PROBLEM - Copy all of the data below without altering a single line.

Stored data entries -

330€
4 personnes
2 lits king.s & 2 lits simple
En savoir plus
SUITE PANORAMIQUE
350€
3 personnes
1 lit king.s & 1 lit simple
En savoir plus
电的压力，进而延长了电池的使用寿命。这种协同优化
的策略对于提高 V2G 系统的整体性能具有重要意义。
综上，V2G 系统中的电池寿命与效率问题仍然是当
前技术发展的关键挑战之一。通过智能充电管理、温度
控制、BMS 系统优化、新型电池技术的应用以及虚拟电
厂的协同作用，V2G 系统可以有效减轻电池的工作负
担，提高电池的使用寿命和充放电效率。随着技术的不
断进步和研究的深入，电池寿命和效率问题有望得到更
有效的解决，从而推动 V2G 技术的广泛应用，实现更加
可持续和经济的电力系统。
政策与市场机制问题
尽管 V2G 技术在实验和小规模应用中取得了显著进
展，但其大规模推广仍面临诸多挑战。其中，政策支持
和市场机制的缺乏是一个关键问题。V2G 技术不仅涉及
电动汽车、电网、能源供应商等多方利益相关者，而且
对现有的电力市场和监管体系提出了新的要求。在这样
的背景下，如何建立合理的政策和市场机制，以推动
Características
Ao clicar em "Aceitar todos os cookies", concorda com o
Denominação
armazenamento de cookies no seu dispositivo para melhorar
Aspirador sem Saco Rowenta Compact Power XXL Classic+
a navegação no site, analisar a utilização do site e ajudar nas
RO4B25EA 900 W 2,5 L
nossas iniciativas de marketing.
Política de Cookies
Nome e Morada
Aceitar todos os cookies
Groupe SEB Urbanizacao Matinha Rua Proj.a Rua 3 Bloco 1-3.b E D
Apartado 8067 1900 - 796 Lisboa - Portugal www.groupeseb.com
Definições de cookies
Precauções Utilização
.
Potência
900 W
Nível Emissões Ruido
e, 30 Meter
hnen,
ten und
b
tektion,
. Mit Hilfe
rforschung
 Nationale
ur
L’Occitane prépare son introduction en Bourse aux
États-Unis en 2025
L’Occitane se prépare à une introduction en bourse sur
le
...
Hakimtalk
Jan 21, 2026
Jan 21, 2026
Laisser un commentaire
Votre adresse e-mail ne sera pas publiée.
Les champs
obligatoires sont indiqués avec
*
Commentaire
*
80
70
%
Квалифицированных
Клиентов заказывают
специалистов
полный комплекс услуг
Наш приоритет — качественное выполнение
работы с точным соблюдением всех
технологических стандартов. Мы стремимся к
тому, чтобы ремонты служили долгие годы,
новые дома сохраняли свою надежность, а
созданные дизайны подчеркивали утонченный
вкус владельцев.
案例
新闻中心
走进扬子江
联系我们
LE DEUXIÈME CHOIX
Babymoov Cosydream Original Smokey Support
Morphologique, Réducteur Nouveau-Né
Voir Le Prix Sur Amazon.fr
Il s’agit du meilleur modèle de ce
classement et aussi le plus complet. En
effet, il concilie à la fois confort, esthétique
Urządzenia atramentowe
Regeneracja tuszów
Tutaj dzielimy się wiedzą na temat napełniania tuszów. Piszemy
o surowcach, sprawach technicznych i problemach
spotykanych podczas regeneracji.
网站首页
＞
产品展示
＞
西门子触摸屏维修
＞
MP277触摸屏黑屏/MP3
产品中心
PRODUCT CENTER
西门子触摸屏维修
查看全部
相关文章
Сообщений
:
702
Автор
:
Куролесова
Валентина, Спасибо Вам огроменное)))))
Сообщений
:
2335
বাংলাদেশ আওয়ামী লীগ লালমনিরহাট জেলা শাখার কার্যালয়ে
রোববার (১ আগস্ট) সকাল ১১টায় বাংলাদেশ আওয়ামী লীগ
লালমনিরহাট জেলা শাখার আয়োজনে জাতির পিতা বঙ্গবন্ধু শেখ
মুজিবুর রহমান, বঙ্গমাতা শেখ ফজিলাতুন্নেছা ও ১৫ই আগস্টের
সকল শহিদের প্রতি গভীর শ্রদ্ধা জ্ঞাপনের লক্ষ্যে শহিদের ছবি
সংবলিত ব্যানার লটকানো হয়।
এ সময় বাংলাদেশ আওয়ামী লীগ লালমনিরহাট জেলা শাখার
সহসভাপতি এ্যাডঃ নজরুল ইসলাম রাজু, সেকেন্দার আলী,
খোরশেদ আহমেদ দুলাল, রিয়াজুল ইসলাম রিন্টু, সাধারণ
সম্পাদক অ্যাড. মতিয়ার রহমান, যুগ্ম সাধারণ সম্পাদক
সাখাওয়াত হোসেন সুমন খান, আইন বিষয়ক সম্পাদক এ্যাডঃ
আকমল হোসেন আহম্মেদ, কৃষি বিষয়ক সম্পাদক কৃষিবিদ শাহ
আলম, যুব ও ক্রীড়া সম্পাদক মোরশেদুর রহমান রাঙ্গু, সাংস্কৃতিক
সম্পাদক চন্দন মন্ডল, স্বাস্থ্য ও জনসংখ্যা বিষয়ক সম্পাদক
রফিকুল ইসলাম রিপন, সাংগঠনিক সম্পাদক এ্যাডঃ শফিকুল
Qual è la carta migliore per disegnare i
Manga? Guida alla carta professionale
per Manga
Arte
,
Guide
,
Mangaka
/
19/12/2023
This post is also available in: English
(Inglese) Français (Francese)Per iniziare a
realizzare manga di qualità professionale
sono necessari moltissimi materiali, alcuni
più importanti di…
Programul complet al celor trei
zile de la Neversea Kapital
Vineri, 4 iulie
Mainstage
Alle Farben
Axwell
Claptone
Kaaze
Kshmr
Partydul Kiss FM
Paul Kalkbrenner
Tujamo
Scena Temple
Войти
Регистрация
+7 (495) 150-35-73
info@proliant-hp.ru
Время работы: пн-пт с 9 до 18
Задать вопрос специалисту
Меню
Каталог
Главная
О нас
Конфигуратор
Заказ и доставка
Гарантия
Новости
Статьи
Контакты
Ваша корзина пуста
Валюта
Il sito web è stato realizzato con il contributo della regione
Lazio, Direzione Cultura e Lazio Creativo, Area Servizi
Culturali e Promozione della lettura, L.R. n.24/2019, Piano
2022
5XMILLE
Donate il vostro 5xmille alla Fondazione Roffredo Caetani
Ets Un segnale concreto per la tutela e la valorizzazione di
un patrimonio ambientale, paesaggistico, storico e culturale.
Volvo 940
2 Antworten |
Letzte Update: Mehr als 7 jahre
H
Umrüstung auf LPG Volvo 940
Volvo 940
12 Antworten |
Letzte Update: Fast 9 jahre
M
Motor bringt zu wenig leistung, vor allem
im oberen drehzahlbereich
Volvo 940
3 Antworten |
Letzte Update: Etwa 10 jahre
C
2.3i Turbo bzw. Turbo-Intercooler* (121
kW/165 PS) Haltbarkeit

RESPONSE TO THIS TASK -
330€
4 personnes
2 lits king.s & 2 lits simple
En savoir plus
SUITE PANORAMIQUE
350€
3 personnes
1 lit king.s & 1 lit simple
En savoir plus
电的压力，进而延长了电池的使用寿命。这种协同优化
的策略对于提高 V2G 系统的整体性能具有重要意义。
综上，V2G 系统中的电池寿命与效率问题仍然是当
前技术发展的关键挑战之一。通过智能充电管理、温度
控制、BMS 系统优化、新型电池技术的应用以及虚拟电
厂的协同作用，V2G 系统可以有效减轻电池的工作负
担，提高电池的使用寿命和充放电效率。随着技术的不
断进步和研究的深入，电池寿命和效率问题有望得到更
有效的解决，从而推动 V2G 技术的广泛应用，实现更加
可持续和经济的电力系统。
政策与市场机制问题
尽管 V2G 技术在实验和小规模应用中取得了显著进
展，但其大规模推广仍面临诸多挑战。其中，政策支持
和市场机制的缺乏是一个关键问题。V2G 技术不仅涉及
电动汽车、电网、能源供应商等多方利益相关者，而且
对现有的电力市场和监管体系提出了新的要求。在这样
的背景下，如何建立合理的政策和市场机制，以推动
Características
Ao clicar em "Aceitar todos os cookies", concorda com o
Denominação
armazenamento de cookies no seu dispositivo para melhorar
Aspirador sem Saco Rowenta Compact Power XXL Classic+
a navegação no site, analisar a utilização do site e ajudar nas
RO4B25EA 900 W 2,5 L
nossas iniciativas de marketing.
Política de Cookies
Nome e Morada
Aceitar todos os cookies
Groupe SEB Urbanizacao Matinha Rua Proj.a Rua 3 Bloco 1-3.b E D
Apartado 8067 1900 - 796 Lisboa - Portugal www.groupeseb.com
Definições de cookies
Precauções Utilização
.
Potência
900 W
Nível Emissões Ruido
e, 30 Meter
hnen,
ten und
b
tektion,
. Mit Hilfe
rforschung
 Nationale
ur
L’Occitane prépare son introduction en Bourse aux
États-Unis en 2025
L’Occitane se prépare à une introduction en bourse sur
le
...
Hakimtalk
Jan 21, 2026
Jan 21, 2026
Laisser un commentaire
Votre adresse e-mail ne sera pas publiée.
Les champs
obligatoires sont indiqués avec
*
Commentaire
*
80
70
%
Квалифицированных
Клиентов заказывают
специалистов
полный комплекс услуг
Наш приоритет — качественное выполнение
работы с точным соблюдением всех
технологических стандартов. Мы стремимся к
тому, чтобы ремонты служили долгие годы,
новые дома сохраняли свою надежность, а
созданные дизайны подчеркивали утонченный
вкус владельцев.
案例
新闻中心
走进扬子江
联系我们
LE DEUXIÈME CHOIX
Babymoov Cosydream Original Smokey Support
Morphologique, Réducteur Nouveau-Né
Voir Le Prix Sur Amazon.fr
Il s’agit du meilleur modèle de ce
classement et aussi le plus complet. En
effet, il concilie à la fois confort, esthétique
Urządzenia atramentowe
Regeneracja tuszów
Tutaj dzielimy się wiedzą na temat napełniania tuszów. Piszemy
o surowcach, sprawach technicznych i problemach
spotykanych podczas regeneracji.
网站首页
＞
产品展示
＞
西门子触摸屏维修
＞
MP277触摸屏黑屏/MP3
产品中心
PRODUCT CENTER
西门子触摸屏维修
查看全部
相关文章
Сообщений
:
702
Автор
:
Куролесова
Валентина, Спасибо Вам огроменное)))))
Сообщений
:
2335
বাংলাদেশ আওয়ামী লীগ লালমনিরহাট জেলা শাখার কার্যালয়ে
রোববার (১ আগস্ট) সকাল ১১টায় বাংলাদেশ আওয়ামী লীগ
লালমনিরহাট জেলা শাখার আয়োজনে জাতির পিতা বঙ্গবন্ধু শেখ
মুজিবুর রহমান, বঙ্গমাতা শেখ ফজিলাতুন্নেছা ও ১৫ই আগস্টের
সকল শহিদের প্রতি গভীর শ্রদ্ধা জ্ঞাপনের লক্ষ্যে শহিদের ছবি
সংবলিত ব্যানার লটকানো হয়।
এ সময় বাংলাদেশ আওয়ামী লীগ লালমনিরহাট জেলা শাখার
সহসভাপতি এ্যাডঃ নজরুল ইসলাম রাজু, সেকেন্দার আলী,
খোরশেদ আহমেদ দুলাল, রিয়াজুল ইসলাম রিন্টু, সাধারণ
সম্পাদক অ্যাড. মতিয়ার রহমান, যুগ্ম সাধারণ সম্পাদক
সাখাওয়াত হোসেন সুমন খান, আইন বিষয়ক সম্পাদক এ্যাডঃ
আকমল হোসেন আহম্মেদ, কৃষি বিষয়ক সম্পাদক কৃষিবিদ শাহ
আলম, যুব ও ক্রীড়া সম্পাদক মোরশেদুর রহমান রাঙ্গু, সাংস্কৃতিক
সম্পাদক চন্দন মন্ডল, স্বাস্থ্য ও জনসংখ্যা বিষয়ক সম্পাদক
রফিকুল ইসলাম রিপন, সাংগঠনিক সম্পাদক এ্যাডঃ শফিকুল
Qual è la carta migliore per disegnare i
Manga? Guida alla carta professionale
per Manga
Arte
,
Guide
,
Mangaka
/
19/12/2023
This post is also available in: English
(Inglese) Français (Francese)Per iniziare a
realizzare manga di qualità professionale
sono necessari moltissimi materiali, alcuni
più importanti di…
Programul complet al celor trei
zile de la Neversea Kapital
Vineri, 4 iulie
Mainstage
Alle Farben
Axwell
Claptone
Kaaze
Kshmr
Partydul Kiss FM
Paul Kalkbrenner
Tujamo
Scena Temple
Войти
Регистрация
+7 (495) 150-35-73
info@proliant-hp.ru
Время работы: пн-пт с 9 до 18
Задать вопрос специалисту
Меню
Каталог
Главная
О нас
Конфигуратор
Заказ и доставка
Гарантия
Новости
Статьи
Контакты
Ваша корзина пуста
Валюта
Il sito web è stato realizzato con il contributo della regione
Lazio, Direzione Cultura e Lazio Creativo, Area Servizi
Culturali e Promozione della lettura, L.R. n.24/2019, Piano
2022
5XMILLE
Donate il vostro 5xmille alla Fondazione Roffredo Caetani
Ets Un segnale concreto per la tutela e la valorizzazione di
un patrimonio ambientale, paesaggistico, storico e culturale.
Volvo 940
2 Antworten |
Letzte Update: Mehr als 7 jahre
H
Umrüstung auf LPG Volvo 940
Volvo 940
12 Antworten |
Letzte Update: Fast 9 jahre
M
Motor bringt zu wenig leistung, vor allem
im oberen drehzahlbereich
Volvo 940
3 Antworten |
Letzte Update: Etwa 10 jahre
C
2.3i Turbo bzw. Turbo-Intercooler* (121
kW/165 PS) Haltbarkeit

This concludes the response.